I can’t say that it is the perfect alternative to classroom instruction. Nothing can ever come close to actually standing in front of a live audience, be it trying to illustrate to them the workings of the Bernoulli Equation or how to properly sketch out the Carrier Psychrometric Chart.
That being said, I have found three tools to be extremely useful in the midst of teaching online.
- Blue Snowball Ice Microphone
The Blue Snowball Ice looks nearly comical. A lot of people who have seen it thought that it looks like an ‘oversized lollipop’, or ‘something you use to knock someone on the head with’, and so on.
Yet… it works pretty well for its purpose. You have to get pretty close to the microphone for people to hear you clearly, but it’s sensitive enough for you to not have to always have it right at your mouth at all times.
And in all seriousness, I feel like a real podcaster with this thingamajig.
2. Aftershokz Trekz Titanium Headset
Since the start of the Circuit Breaker period, they’ve been doing double duty as my speakers during my Zoom lectures. While I ask my students to mute their mikes at all times, I allow them to unmute momentarily just before asking me questions.

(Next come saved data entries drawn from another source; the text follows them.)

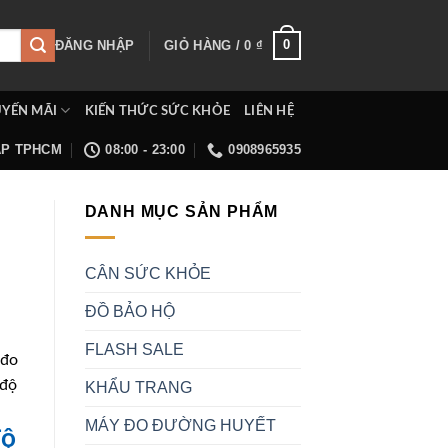
0
ĐĂNG NHẬP
GIỎ HÀNG /
0
₫
YẾN MÃI
KIẾN THỨC SỨC KHỎE
LIÊN HỆ
ẤP TPHCM
08:00 - 23:00
0908965935
DANH MỤC SẢN PHẨM
CÂN SỨC KHỎE
ĐỒ BẢO HỘ
FLASH SALE
 đo
 độ
KHẨU TRANG
MÁY ĐO ĐƯỜNG HUYẾT
độ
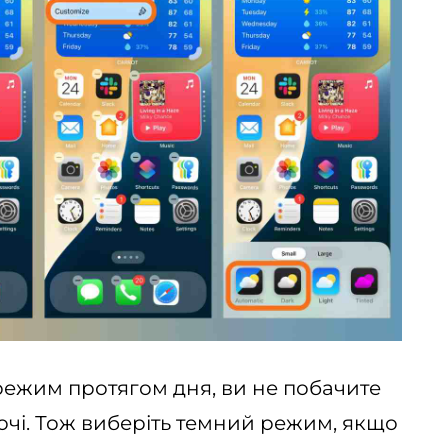
ежим протягом дня, ви не побачите
ночі. Тож виберіть темний режим, якщо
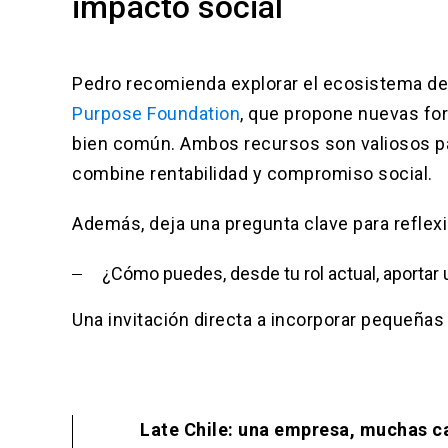
impacto social
Pedro recomienda explorar el ecosistema de
Purpose Foundation
, que propone nuevas fo
bien común. Ambos recursos son valiosos pa
combine rentabilidad y compromiso social.
Además, deja una pregunta clave para reflexi
¿Cómo puedes, desde tu rol actual, aportar
Una invitación directa a incorporar pequeñas
Late Chile: una empresa, muchas c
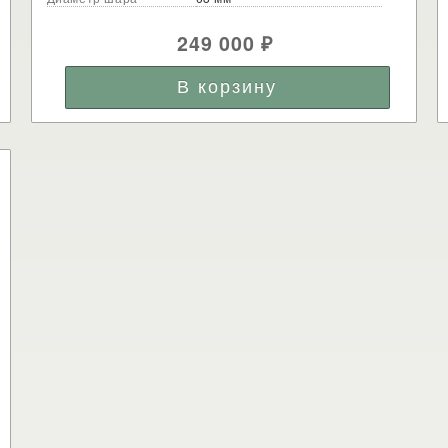
249 000
₽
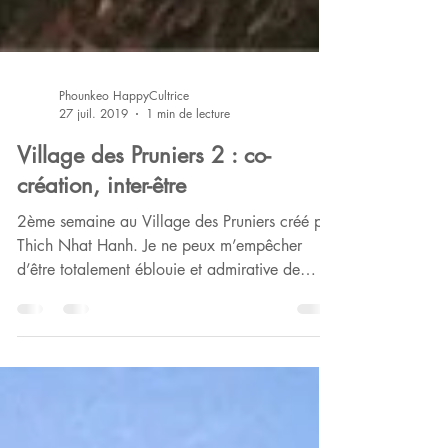
Phounkeo HappyCultrice
27 juil. 2019
1 min de lecture
Village des Pruniers 2 : co-
création, inter-être
2ème semaine au Village des Pruniers créé par
Thich Nhat Hanh. Je ne peux m’empêcher
d’être totalement éblouie et admirative de
cette...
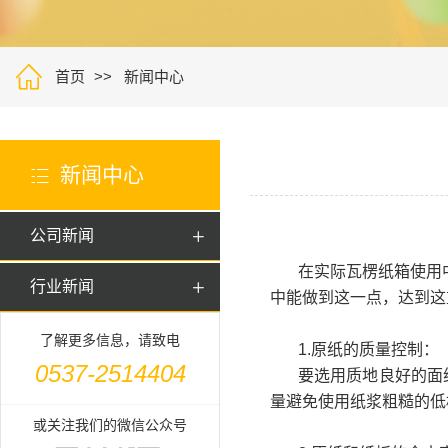

首页
新闻中心
新闻中心

公司新闻

在实际瓦楞纸箱使用中
行业新闻

中能做到这一点，达到这
了解更多信息，请致电
1.原纸的质量控制：
0537-2514404
要选用质地良好的面
量避免使用纸浆粗糙的低
或关注我们的微信公众号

The Aftershokz Trekz Titanium is a set of bone-conduction earphones. By ‘bone conduction’, I mean ‘it blasts music directly into my skull so that my inner earbones can pick the music up and transmit it to my eardrums.’
I wasn’t even being sarcastic when I said all that.
I normally use these when I’m out running. Their open-ear concept allows me to jive to music while still being alert to things like car horns and bicycle bells.
This headset has been doing an admirable job of letting me listen to my students when they do ask me questions.
3. Microsoft Surface Pro (2017 version)
I bought my Surface Pro in early 2018 when I realized that my 2012-era Lenovo T430s ThinkPad could no longer be relied upon.
It was quite a bit of an investment – the actual Surface Pro + keyboard + Surface Pen + UAG armoured casing + tempered glass screen protector cost me an arm and a leg.
Which is of course a figure of speech. You knew that…. right?
The unexpected Circuit Breaker situation suddenly made my Surface pro an extremely valuable resource in my arsenal. Its magnificent touchscreen and Surface Pen combo are second to none. One common complaint among teachers conducting Zoom lessons is that it’s really difficult to doodle or scribble notes for students to take note of.
With the Surface Pro, it’s a breeze.
That’s me, drawing a reference line on a digital psychrometric chart. That would not be possible without a good touchscreen and digital pen combo – one that the Surface Pro does very well. The simple fact that I can change the colours of the lines that I draw and their thicknesses – that alone helps me to illustrate my drawings very clearly.
I said, I still very much prefer teaching to a live audience in an actual classroom. But to be perfectly honest, it is pretty cool that I’ve been able to pull off all this from the comfort of my home office.